L’existence des musulmans en Europe remonte à l’époque prémoderne, tout particulièrement dans la région des Balkans. Le monde musulman est l’un des voisins les plus importants de l’Europe. Quant à l’existence des musulmans en Europe de l’ouest depuis le XXe siècle, elle est passée par trois étapes principales, voire trois vagues de migration :

  • 1. Celle des travailleurs immigrants célibataires des années 1960-70, qui pensaient revenir rapidement dans leur pays. Les pays européens n’ont presque rien entrepris pour ces gens-là. Même lorsque ces immigrants décidèrent de rester en Europe et d’y emmener leur famille, aucun pas considérable n’a été réalisé à leur égard.
  • 2. La vague des années 1990 de réfugiés des Balkans, d’Irak, du Liban, d’Afghanistan, etc. Il y eut cette fois des politiques différentes. La différence se voit entre des pays comme la Suisse et le Luxembourg d’une part, et l’Allemagne, la France ou l’Angleterre d’autre part.
  • 3. La vague des années 2015-2016 : c’est la meilleure vague, à mon avis, car les pays européens sont bien préparés, et les réfugiés eux-mêmes étaient d’un niveau intellectuel très haut.

Généralement parlant, à l’époque actuelle plusieurs repères se sont clarifiés en ce qui concerne la question de l’existence des musulmans en Europe, ce qui aidera nécessairement à mieux comprendre la situation et à mieux la gérer.

Le premier repère est que les musulmans – du moins la majorité d’entre eux – ont choisi l’Europe comme lieu de résidence permanent. Cela signifie que les musulmans ne vont pas quitter l’Europe.
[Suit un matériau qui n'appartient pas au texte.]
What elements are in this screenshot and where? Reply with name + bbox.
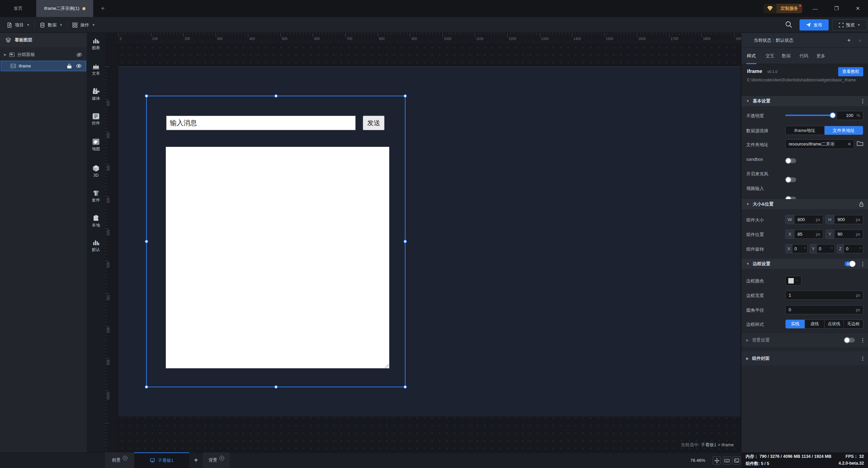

Nous en sommes maintenant à la 4e ou la 5e génération, les enfants se considèrent et se comprennent comme européens, ils aiment les valeurs européennes, bref ils sont des européens. D’autre part, l’Islam est devenu la deuxième religion dans plusieurs pays européens.
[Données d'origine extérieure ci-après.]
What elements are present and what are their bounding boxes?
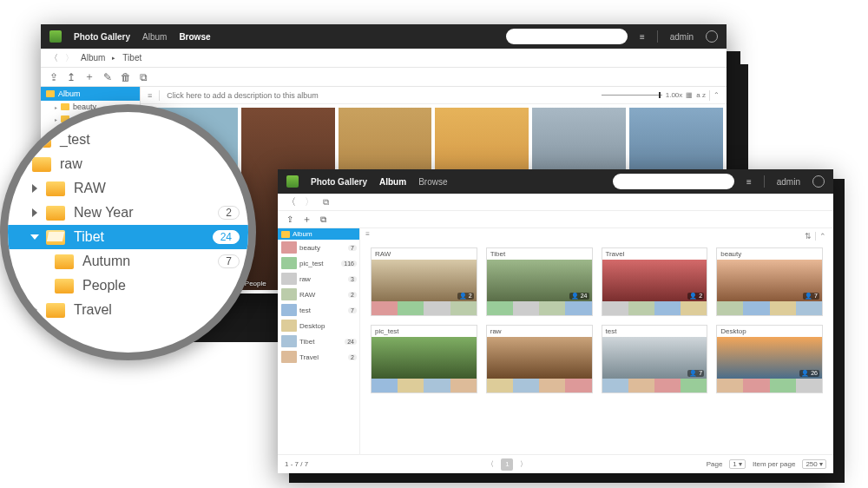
thumb-icon — [281, 335, 297, 347]
search-input[interactable] — [506, 29, 628, 44]
titlebar: Photo Gallery Album Browse ≡ admin — [278, 169, 833, 194]
page-current[interactable]: 1 — [501, 458, 513, 471]
sidebar-root[interactable]: Album — [41, 87, 140, 101]
expand-icon[interactable] — [32, 306, 37, 314]
sidebar-item-label: Tibet — [299, 338, 315, 346]
edit-icon[interactable]: ✎ — [103, 71, 112, 83]
count-badge: 7 — [348, 245, 357, 251]
per-page-label: Item per page — [753, 460, 795, 468]
count-badge: 2 — [348, 292, 357, 298]
album-hero: 👤 7 — [602, 337, 707, 379]
tree-item-tibet[interactable]: Tibet24 — [8, 225, 248, 249]
share-icon[interactable]: ⇪ — [49, 71, 58, 83]
breadcrumb-root[interactable]: Album — [81, 53, 105, 63]
user-icon[interactable] — [706, 30, 718, 43]
album-card[interactable]: Travel👤 2 — [602, 247, 708, 316]
sidebar-item[interactable]: Tibet24 — [278, 333, 359, 349]
sidebar-item[interactable]: Travel2 — [278, 349, 359, 365]
expand-up-icon[interactable]: ⌃ — [713, 91, 720, 99]
album-card[interactable]: pic_test — [371, 325, 477, 393]
chevron-right-icon: ▸ — [112, 55, 115, 62]
expand-up-icon[interactable]: ⌃ — [819, 232, 826, 241]
stack-icon[interactable]: ⧉ — [320, 214, 326, 225]
album-hero: 👤 24 — [487, 260, 592, 301]
nav-album[interactable]: Album — [379, 177, 406, 187]
tree-item-people[interactable]: People — [8, 274, 248, 298]
page-select[interactable]: 1 ▾ — [729, 459, 746, 469]
album-card[interactable]: raw — [486, 325, 593, 393]
album-hero: 👤 2 — [372, 260, 477, 301]
sidebar-item[interactable]: Desktop — [278, 318, 359, 333]
sidebar-item[interactable]: test7 — [278, 302, 359, 318]
nav-forward-icon[interactable]: 〉 — [305, 195, 314, 208]
tree-item-autumn[interactable]: Autumn7 — [8, 249, 248, 274]
sidebar-item[interactable]: raw3 — [278, 271, 359, 287]
user-label[interactable]: admin — [670, 32, 694, 42]
album-description-input[interactable] — [167, 91, 594, 100]
album-card[interactable]: Desktop👤 26 — [716, 325, 823, 393]
sidebar-item[interactable]: pic_test116 — [278, 255, 359, 271]
grid-view-icon[interactable]: ▦ — [686, 91, 693, 99]
breadcrumb-current[interactable]: Tibet — [122, 53, 141, 63]
search-input[interactable] — [613, 174, 734, 189]
album-hero: 👤 2 — [602, 260, 707, 301]
pagination-bar: 1 - 7 / 7 〈 1 〉 Page 1 ▾ Item per page 2… — [278, 454, 833, 473]
expand-icon[interactable] — [32, 208, 37, 217]
expand-icon[interactable] — [30, 234, 39, 240]
page-next-icon[interactable]: 〉 — [520, 459, 527, 469]
filter-icon[interactable]: ≡ — [746, 177, 752, 187]
sort-icon[interactable]: ⇅ — [805, 232, 812, 241]
nav-forward-icon[interactable]: 〉 — [65, 52, 74, 64]
nav-browse[interactable]: Browse — [418, 177, 447, 187]
page-prev-icon[interactable]: 〈 — [487, 459, 494, 469]
user-icon[interactable] — [812, 175, 825, 188]
count-badge: 3 — [348, 276, 357, 282]
album-count: 👤 7 — [803, 293, 819, 300]
share-icon[interactable]: ⇪ — [286, 214, 293, 224]
folder-icon — [55, 254, 74, 269]
sort-az[interactable]: a z — [696, 91, 706, 99]
album-hero — [372, 337, 477, 379]
tree-item-raw[interactable]: RAW — [8, 176, 248, 201]
app-logo-icon — [49, 30, 62, 43]
filter-icon[interactable]: ≡ — [640, 32, 645, 42]
count-badge: 7 — [218, 254, 240, 268]
add-icon[interactable]: ＋ — [302, 213, 312, 226]
album-thumbs — [487, 301, 592, 315]
album-grid-area: ⇅ ⌃ RAW👤 2Tibet👤 24Travel👤 2beauty👤 7pic… — [360, 228, 833, 454]
add-icon[interactable]: ＋ — [84, 69, 95, 84]
tree-item-label: People — [82, 278, 126, 293]
copy-icon[interactable]: ⧉ — [140, 71, 148, 83]
count-badge: 2 — [218, 206, 240, 220]
album-card[interactable]: RAW👤 2 — [371, 247, 477, 316]
copy-icon[interactable]: ⧉ — [323, 197, 329, 208]
album-card[interactable]: beauty👤 7 — [716, 247, 823, 316]
album-count: 👤 2 — [687, 293, 704, 300]
upload-icon[interactable]: ↥ — [67, 71, 76, 83]
album-card[interactable]: test👤 7 — [602, 325, 708, 393]
count-badge: 24 — [345, 339, 357, 345]
list-toggle-icon[interactable]: ≡ — [148, 91, 152, 100]
nav-album[interactable]: Album — [142, 32, 167, 42]
tree-item-label: Autumn — [82, 254, 130, 269]
tree-item-raw[interactable]: raw — [8, 152, 248, 176]
zoom-slider[interactable] — [602, 95, 662, 96]
tree-item-new-year[interactable]: New Year2 — [8, 201, 248, 225]
per-page-select[interactable]: 250 ▾ — [802, 459, 826, 469]
sidebar-root[interactable]: Album ≡ — [278, 228, 359, 240]
count-badge: 2 — [348, 354, 357, 360]
folder-icon — [55, 279, 74, 293]
album-card[interactable]: Tibet👤 24 — [486, 247, 593, 316]
delete-icon[interactable]: 🗑 — [121, 71, 131, 83]
expand-icon[interactable] — [32, 184, 37, 193]
sidebar-item[interactable]: beauty7 — [278, 240, 359, 255]
album-thumbs — [372, 301, 477, 315]
nav-browse[interactable]: Browse — [179, 32, 210, 42]
sidebar-item-label: Desktop — [299, 322, 325, 330]
sidebar-item[interactable]: RAW2 — [278, 287, 359, 302]
user-label[interactable]: admin — [777, 177, 800, 187]
nav-back-icon[interactable]: 〈 — [49, 52, 58, 64]
nav-back-icon[interactable]: 〈 — [286, 195, 296, 208]
titlebar: Photo Gallery Album Browse ≡ admin — [41, 24, 727, 49]
tree-item-travel[interactable]: Travel — [8, 298, 248, 322]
Prenant ce postulat en considération, le groupe de recherche et de réflexion sur « Muslim communities in Europe », qui travailla en 2017-2018 au Forum Transregionale Studien de Berlin, qui se composait de spécialistes allemands, belges, anglais, français, etc. et dont j’étais membre, a énoncé certaines recommandations à la fois pour les musulmans et pour les pays européens. Je me permets, en reformulant et approfondissant ces idées, de mettre en évidence les recommandations suivantes :

Concernant les communautés musulmanes :

  • 1. Il faut cesser de voir l’Europe comme ennemie, et les valeurs européennes comme des valeurs contre l’Islam. Ces valeurs sont le produit de l’humanité et si l’Islam avait pu se développer, on aurait peut-être vu ces valeurs naître de l’Islam lui-même.
  • 2. Les musulmans doivent investir en Europe, dépenser et consommer ici, car c’est ici que vont vivre leurs enfants.
  • 3. Il faut cesser de penser et défendre des droits particuliers, et essayer de renforcer le rapport aux autres communautés.

Concernant les pays européens :

  • 1. Ils doivent investir afin de permettre aux musulmans de se sentir concernés par le niveau local (mairie, région, etc.).
  • 2. Ils doivent fournir plus de moyens, telle la possibilité pour les femmes d’apprendre la langue, etc., ainsi que plus d’aide légale et sociale.
  • 3. Ils doivent surtout investir davantage dans l’éducation et dans le transfert du savoir, en particulier du savoir religieux.

À mon avis, ce dernier problème du transfert est primordial. D’une part, on a besoin de recherches scientifiques qui puissent aboutir à une réforme de l’Islam. D’autre part, on a besoin de transférer ce savoir intellectuel vers les membres des communautés musulmanes qui n’y ont que très peu.

Les bibliothèques sont pleines de recherches réalisées par des musulmans éclairés, mais presque personne ne les connaît. Qu’il s’agisse de l’Europe ou du monde islamique, il y a un dénominateur commun : la haine contre les réformateurs, les penseurs. Il serait souhaitable qu’en Europe on ait accès aux médias, pour favoriser le dialogue et ainsi faire de ces approches rigoureuses de l’Islam une réalité connue.

Je vous remercie pour votre attention et votre patience.